[[ RECORDS FOR THIS EXERCISE, beginning ]]

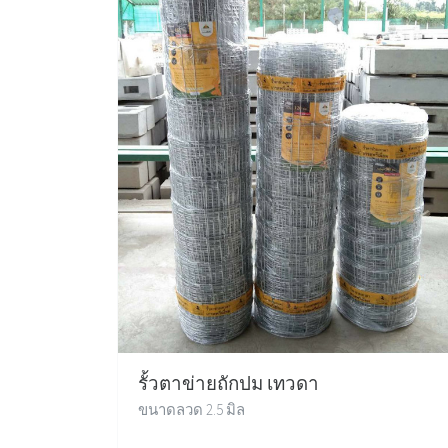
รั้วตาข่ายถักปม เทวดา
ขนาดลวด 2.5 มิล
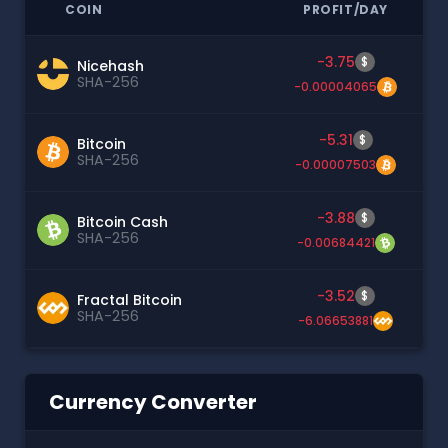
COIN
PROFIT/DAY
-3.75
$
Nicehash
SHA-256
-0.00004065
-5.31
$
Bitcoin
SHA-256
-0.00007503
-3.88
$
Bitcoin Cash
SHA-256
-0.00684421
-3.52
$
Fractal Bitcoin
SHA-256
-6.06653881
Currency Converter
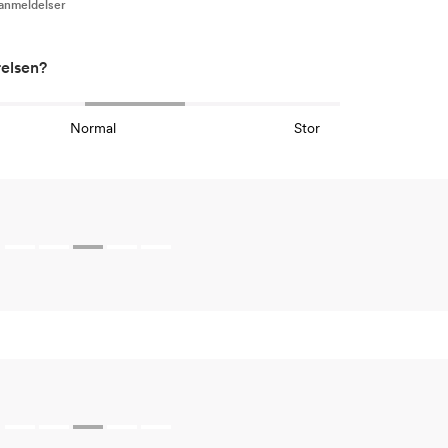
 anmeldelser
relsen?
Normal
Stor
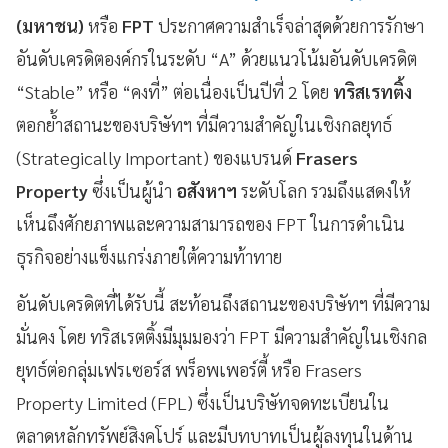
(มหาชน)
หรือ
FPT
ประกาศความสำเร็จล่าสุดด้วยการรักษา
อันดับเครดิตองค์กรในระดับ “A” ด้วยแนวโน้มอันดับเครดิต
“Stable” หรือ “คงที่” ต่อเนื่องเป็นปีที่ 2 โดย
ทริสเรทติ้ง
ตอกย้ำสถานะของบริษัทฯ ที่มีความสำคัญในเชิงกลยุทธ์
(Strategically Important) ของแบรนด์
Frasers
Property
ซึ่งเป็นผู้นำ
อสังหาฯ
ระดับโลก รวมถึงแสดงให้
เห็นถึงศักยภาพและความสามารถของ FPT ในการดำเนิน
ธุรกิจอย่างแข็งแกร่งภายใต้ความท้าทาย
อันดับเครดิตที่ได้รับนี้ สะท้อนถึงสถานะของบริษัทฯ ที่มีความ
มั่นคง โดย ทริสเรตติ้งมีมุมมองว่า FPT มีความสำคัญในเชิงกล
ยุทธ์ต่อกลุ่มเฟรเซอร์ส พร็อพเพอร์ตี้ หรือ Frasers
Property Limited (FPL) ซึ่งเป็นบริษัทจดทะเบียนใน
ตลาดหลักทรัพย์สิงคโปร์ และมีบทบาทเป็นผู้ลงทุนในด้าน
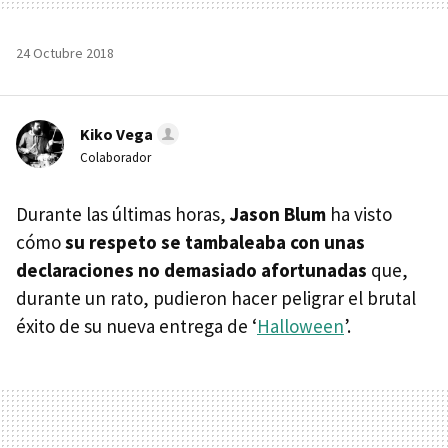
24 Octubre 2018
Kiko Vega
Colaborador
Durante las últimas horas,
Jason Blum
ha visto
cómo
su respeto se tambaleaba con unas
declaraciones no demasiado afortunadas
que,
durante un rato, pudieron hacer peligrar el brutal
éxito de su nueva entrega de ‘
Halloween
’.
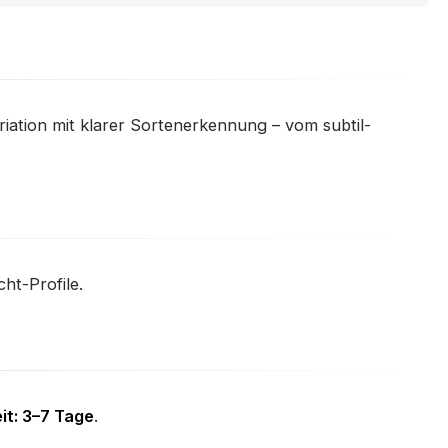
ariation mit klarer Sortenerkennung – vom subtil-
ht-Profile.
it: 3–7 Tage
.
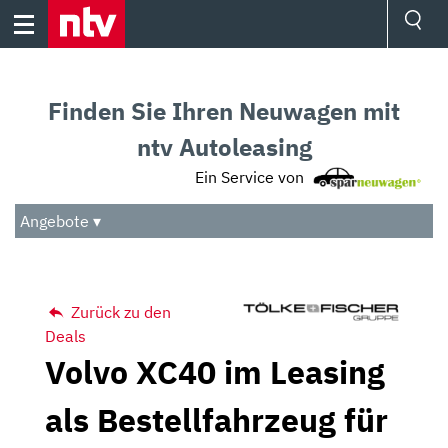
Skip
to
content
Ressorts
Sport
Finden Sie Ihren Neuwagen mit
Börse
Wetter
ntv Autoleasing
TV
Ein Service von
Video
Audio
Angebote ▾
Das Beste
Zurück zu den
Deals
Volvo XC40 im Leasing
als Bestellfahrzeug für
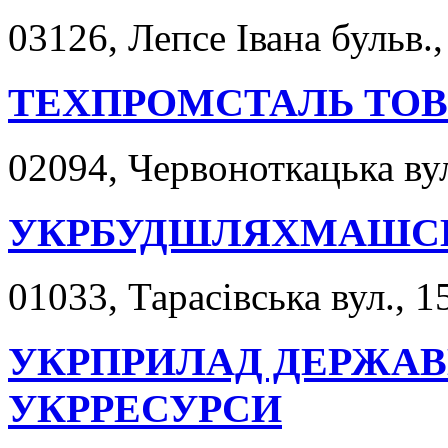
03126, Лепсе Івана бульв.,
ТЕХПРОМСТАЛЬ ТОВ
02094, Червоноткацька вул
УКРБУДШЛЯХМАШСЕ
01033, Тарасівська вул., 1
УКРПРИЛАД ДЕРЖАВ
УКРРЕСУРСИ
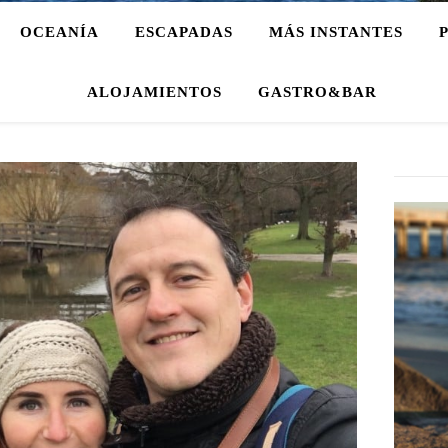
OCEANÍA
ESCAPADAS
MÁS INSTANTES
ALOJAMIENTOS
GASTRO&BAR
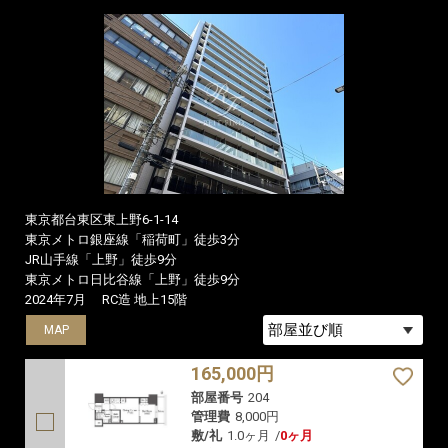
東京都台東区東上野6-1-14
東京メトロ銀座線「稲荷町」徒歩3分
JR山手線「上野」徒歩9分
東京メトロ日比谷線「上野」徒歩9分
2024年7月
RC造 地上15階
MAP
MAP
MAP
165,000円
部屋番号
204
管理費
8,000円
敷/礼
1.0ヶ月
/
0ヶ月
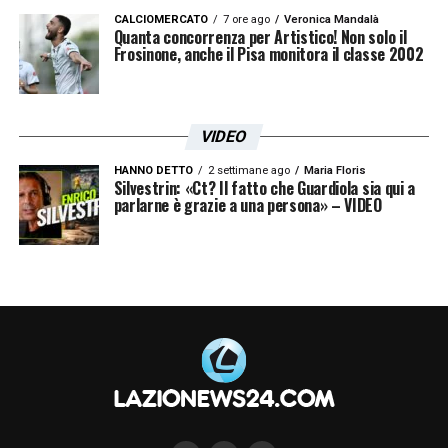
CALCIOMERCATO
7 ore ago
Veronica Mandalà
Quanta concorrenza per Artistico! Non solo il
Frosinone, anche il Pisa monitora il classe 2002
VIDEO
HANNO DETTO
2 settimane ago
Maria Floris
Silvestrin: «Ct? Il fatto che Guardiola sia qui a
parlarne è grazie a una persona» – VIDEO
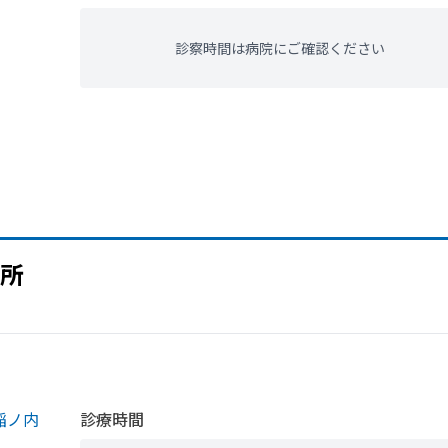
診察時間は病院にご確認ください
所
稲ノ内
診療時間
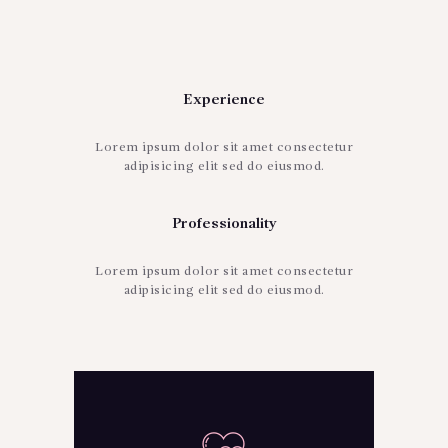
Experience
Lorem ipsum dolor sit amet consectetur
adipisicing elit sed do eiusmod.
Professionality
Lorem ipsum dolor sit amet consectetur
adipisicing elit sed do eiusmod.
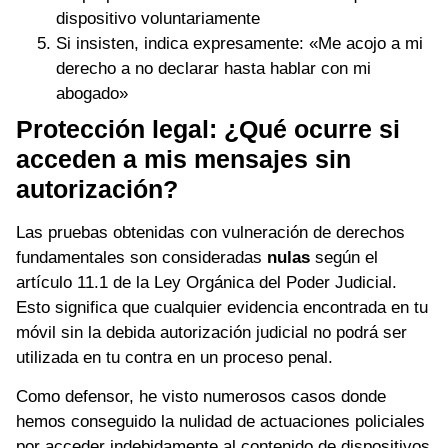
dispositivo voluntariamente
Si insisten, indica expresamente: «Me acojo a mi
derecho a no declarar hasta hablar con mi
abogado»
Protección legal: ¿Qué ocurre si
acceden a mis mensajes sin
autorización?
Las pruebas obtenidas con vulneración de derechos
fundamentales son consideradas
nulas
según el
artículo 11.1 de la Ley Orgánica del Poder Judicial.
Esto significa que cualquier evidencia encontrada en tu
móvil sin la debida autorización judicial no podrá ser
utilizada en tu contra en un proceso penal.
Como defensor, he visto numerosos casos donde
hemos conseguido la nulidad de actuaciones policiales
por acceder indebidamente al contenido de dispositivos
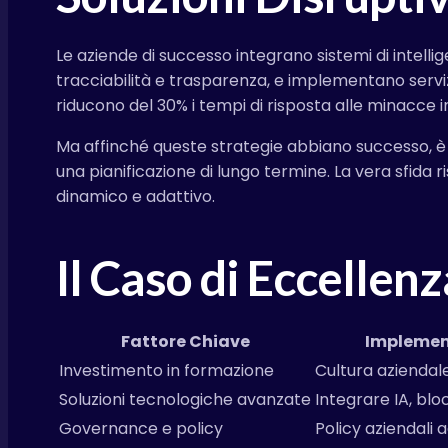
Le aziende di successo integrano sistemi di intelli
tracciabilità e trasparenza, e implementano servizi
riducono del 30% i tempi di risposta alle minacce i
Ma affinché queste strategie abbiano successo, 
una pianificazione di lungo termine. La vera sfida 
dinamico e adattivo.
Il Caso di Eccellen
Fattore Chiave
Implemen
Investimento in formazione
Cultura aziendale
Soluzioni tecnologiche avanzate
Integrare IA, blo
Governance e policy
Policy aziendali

[[ RECORDS FOR THIS EXERCISE, end ]]

• _WHAT THE TASK ASKS_:
The answer consists of every line above in which the word "บเครด" occurs.

• _EXERCISE OUTPUT_:
อันดับเครดิตองค์กรในระดับ “A” ด้วยแนวโน้มอันดับเครดิต
อันดับเครดิตที่ได้รับนี้ สะท้อนถึงสถานะของบริษัทฯ ที่มีความ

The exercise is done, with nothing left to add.